Dawn Reader

Dawn Reader
from Open Door Coffee Co.; Hudson, OH; Oct. 26, 2016

Sunday, January 12, 2020

Sunday Sundries, 259


1. AOTW: Last night, driving down to Akron to meet our son and his sons for supper at Dontino's (and with three cameras at the table: no pics!), I twice had to brake hard on the Rt. 8 freeway because people coming onto the road decided that they, not I, had the right-of-way. I could not move over into the left lane (lots of traffic), so ... AOTW 2, Dyer 0.

2. This week I finished one book, Sweet Tooth, a 2012 novel by Ian McEwan, whose complete novels I'm trying to read. It purports to be the memoir of a young woman named Serena Frome, who, upon graduation from university, finds herself working (low-level) for MI5 in London.


She gets involved in a late Cold-War scheme to recruit writers (through a cooperative foundation), supporting them (without their knowledge or consent) with MI5 funds because they will write (so the agents believe) works that will make the UK look good, the Bad Guys bad.

Well, she finds herself in a romantic relationship with a writer she recruits, and at the end we get a "twist" that I don't want to say anymore about ... except this: I didn't like it. It was something you might try in Creative Writing I, but in a novel by a major writer in 2012? Don't think so.

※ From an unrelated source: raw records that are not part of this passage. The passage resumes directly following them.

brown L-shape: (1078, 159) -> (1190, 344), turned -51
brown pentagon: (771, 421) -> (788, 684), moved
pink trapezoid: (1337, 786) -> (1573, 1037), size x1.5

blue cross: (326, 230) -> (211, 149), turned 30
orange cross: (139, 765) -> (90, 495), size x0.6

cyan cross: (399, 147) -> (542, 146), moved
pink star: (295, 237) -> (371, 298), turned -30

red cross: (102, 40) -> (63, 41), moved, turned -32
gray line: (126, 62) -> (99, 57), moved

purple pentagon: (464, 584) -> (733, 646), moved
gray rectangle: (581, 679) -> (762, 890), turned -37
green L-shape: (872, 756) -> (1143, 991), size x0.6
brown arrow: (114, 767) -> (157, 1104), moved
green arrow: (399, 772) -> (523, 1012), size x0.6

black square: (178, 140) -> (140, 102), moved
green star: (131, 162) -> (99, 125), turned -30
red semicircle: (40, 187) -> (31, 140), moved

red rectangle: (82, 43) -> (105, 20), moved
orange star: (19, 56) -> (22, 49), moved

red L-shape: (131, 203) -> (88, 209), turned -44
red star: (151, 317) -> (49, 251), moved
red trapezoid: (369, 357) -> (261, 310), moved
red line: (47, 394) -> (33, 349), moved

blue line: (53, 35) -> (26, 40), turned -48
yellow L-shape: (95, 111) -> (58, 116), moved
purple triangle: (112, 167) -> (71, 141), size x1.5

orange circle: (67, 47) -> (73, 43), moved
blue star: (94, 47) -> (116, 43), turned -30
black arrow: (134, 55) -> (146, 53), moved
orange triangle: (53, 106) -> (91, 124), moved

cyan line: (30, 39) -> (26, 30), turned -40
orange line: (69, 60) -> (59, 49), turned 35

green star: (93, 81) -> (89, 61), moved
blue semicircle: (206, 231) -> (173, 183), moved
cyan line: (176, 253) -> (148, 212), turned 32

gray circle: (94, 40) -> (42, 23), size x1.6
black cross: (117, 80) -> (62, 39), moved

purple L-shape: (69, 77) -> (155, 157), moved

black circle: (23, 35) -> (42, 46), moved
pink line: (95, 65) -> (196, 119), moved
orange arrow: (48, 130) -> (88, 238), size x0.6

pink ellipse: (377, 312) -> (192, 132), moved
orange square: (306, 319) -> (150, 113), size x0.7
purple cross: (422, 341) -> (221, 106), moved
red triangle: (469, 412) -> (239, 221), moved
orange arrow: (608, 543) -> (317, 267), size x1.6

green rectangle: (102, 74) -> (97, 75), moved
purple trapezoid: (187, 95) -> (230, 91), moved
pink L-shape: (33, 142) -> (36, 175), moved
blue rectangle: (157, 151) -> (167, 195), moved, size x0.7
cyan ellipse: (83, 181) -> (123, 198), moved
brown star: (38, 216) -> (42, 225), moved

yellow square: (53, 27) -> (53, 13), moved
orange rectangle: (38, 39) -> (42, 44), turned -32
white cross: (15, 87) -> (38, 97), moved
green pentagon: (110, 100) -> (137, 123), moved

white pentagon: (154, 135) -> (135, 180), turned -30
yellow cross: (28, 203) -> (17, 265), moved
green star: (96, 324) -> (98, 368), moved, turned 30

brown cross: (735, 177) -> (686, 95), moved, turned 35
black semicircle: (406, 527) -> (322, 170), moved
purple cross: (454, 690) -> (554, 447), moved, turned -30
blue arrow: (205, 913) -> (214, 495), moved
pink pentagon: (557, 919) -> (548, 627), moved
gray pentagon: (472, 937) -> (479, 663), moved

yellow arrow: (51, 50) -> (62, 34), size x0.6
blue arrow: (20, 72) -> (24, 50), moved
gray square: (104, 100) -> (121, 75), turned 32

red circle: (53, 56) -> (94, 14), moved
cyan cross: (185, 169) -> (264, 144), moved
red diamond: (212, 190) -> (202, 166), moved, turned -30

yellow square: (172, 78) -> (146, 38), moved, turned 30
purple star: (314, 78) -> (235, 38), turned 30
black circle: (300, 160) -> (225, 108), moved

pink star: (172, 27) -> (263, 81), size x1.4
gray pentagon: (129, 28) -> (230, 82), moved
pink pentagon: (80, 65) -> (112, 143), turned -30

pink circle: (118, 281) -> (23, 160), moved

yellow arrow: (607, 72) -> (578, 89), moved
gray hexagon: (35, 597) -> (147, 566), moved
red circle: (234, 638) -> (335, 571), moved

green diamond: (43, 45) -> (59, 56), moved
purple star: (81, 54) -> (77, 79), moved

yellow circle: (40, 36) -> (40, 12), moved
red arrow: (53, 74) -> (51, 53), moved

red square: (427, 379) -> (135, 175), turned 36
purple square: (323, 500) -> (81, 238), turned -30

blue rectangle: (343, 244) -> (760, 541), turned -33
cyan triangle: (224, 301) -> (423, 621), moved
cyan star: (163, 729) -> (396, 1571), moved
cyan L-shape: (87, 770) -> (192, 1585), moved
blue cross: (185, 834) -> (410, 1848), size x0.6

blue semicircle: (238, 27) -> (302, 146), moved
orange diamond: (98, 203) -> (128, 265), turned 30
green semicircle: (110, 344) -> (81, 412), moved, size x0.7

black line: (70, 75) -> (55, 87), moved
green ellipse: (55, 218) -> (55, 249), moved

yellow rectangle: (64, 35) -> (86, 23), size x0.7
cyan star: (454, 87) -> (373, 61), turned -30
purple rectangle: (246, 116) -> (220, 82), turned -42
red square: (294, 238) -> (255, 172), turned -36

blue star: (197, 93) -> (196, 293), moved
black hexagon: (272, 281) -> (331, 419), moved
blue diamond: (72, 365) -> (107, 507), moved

I did like a lot of the novel. McEwan, of course, can write. It was just that flip at the ending that annoyed me ...

3. Had a lot of fun this week streaming bits of the Brit series Upstart Crow (and thanks again to friend Chris for alerting us to it). The episode we watched dealt with The Taming of the Shrew, a play I taught to my 8th graders at Harmon School back in the mid-80s and early 90s (before I flipped to Much Ado About Nothing).

And now they're on to Romeo & Juliet ...

4. Oh, forgot to mention in my discussion of the McEwan novel I finished a week ago--Saturday. There's a moment when a character sort of saves everyone because she has memorized Matthew Arnold's poem "Dover Beach"--a poem I have also memorized. So ... I guess I'm ready to save someone?  (Link to poem.)

5. I mentioned last week, I think, that Joyce and I had seen Little Women, and I realized, watching it, that I'd never read the book. (Tch, tch, tch.) So ... guess what I started doing last night? The March house in the film, by the way, looks just like the Alcotts' home in Concord, Mass.


Joyce and I have seen it several times (Orchard House in Concord).

6. I've realized that it's no longer safe for me to exercise at the health club. My balance has become so bad that I'm always in danger of falling--which I have done a couple of times. So ... until I get some help, I'm going to eschew the club (the biking, the walking, the rowing machine) and try to get some medical help. I hope it's something as simple as a med I'm on. They did a brain MRI a couple of years ago and found my brain to be "unremarkable"--a term I kind of love.

And I'll be spending a long day Tuesday up at Seidman Cancer Center--blood tests, a CT scan, a bone scan, an injection of Xgeva (for bone strength). Can't wait!

7. Final Word--a word I liked this week from one of my online word-of-the-day providers ...

     - from wordsmith.org

splanchnic: (SPLANGK-nik)
adjective: Of or relating to the internal organs or viscera.
ETYMOLOGY: From splanchnicus, from Greek splankhnikos, from splankhna (entrails). Earliest documented use: 1694.
USAGE: “I discovered that the splanchnic nerve is actually three nerves and all control the visceral functions in various manners.”
    - Isaac Asimov; Robot Visions; Roc; 1990.